- **Task objective**
Return all lines below containing the word "model".

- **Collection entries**
:::::
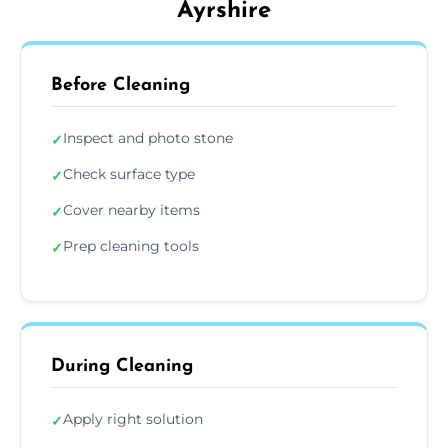
Ayrshire
Before Cleaning
Inspect and photo stone
✓
Check surface type
✓
Cover nearby items
✓
Prep cleaning tools
✓
During Cleaning
Apply right solution
✓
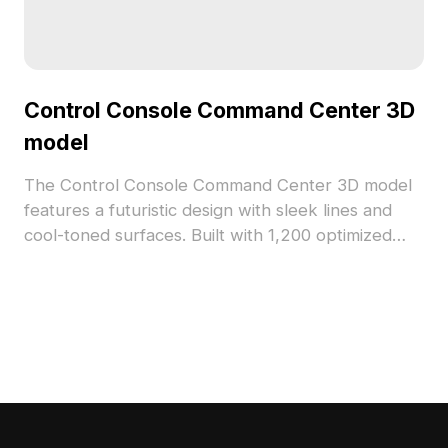
Control Console Command Center 3D
model
The Control Console Command Center 3D model
features a futuristic design with sleek lines and
cool-toned surfaces. Built with 1,200 optimized
polygons, it suits VR, gaming, interior design, and
animation projects seamlessly.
:::::
- **Exercise response**
model
The Control Console Command Center 3D model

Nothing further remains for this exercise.